1 min read

Why do we call it web3?

Why do we call it web3?
Photo by Chase McBride / Unsplash

The creation of the internet was Web 1. That seems pretty straight forward. I don't think anyone will argue with that.

The shift to web2 was more subtle. Most people never called it web2. It was (and still is) just the internet. The difference was an entirely new set of capabilities. Users could now interact with websites. They could directly edit data that lived on a server. This became essential functionality for most websites.

Web3 could have been used to refer to other innovations. How about smart phones? Websites had to be designed responsively and the way users interact with websites changed a fair bit.

But here we are using web3 to refer to blockchain-powered decentralized applications. This is definitely a noticeable shift both for end users and website hosts.
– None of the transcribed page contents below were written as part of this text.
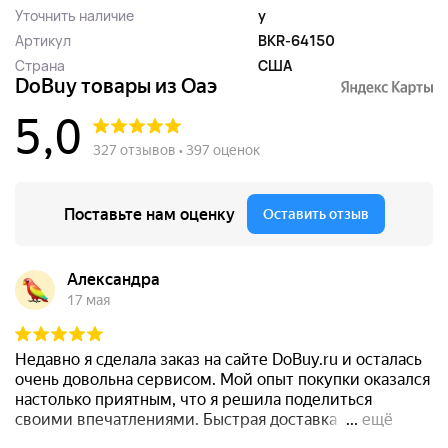
Уточнить наличие
y
Артикул
BKR-64150
Страна
США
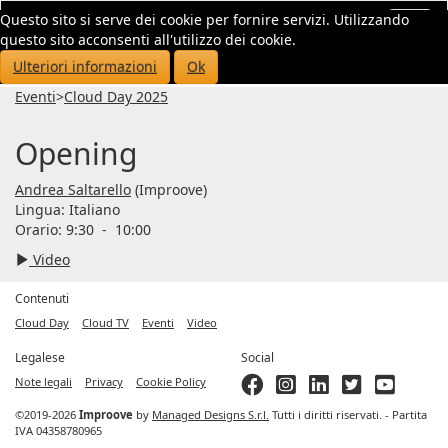
Questo sito si serve dei cookie per fornire servizi. Utilizzando
Toggl
questo sito acconsenti all'utilizzo dei cookie.
navig
Ulteriori informazioni
Ok
Eventi
>
Cloud Day 2025
Opening
Andrea Saltarello
(Improove)
Lingua:
Italiano
Orario: 9:30
-
10:00
Video
Contenuti
Cloud Day
Cloud TV
Eventi
Video
Legalese
Social
Note legali
Privacy
Cookie Policy
©2019-2026
Improove
by
Managed Designs S.r.l.
Tutti i diritti riservati. - Partita
IVA 04358780965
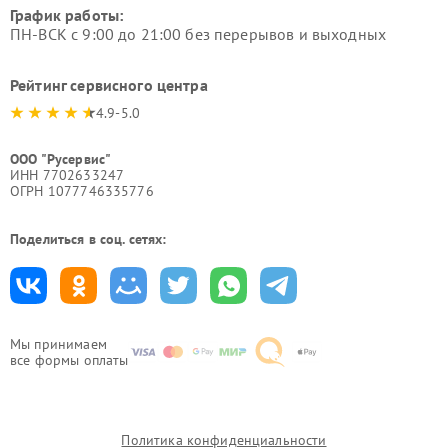
График работы:
ПН-ВСК с 9:00 до 21:00 без перерывов и выходных
Рейтинг сервисного центра
4.9-5.0
ООО "Русервис"
ИНН 7702633247
ОГРН 1077746335776
Поделиться в соц. сетях:
Мы принимаем
все формы оплаты
Политика конфиденциальности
The infrastructure changes, the trust model changes, and it's an entirely new mental model.

But why is this web3? Why not web4/5/whatever? Haven't there been other major innovations?

Sure there have. Ultimately, this comes down to marketing. Because no one owns "the web" in whole, there's no one person to ask whether we've reached a major milestone or not.

Blockchain has successfully claimed the term web3 in the minds of the general public. That's it.

-Luke

P.S. It's a pretty effective marketing strategy at that. There are many self-identified "web developers" in the world that probably never would have given blockchain another look if not for the term web3.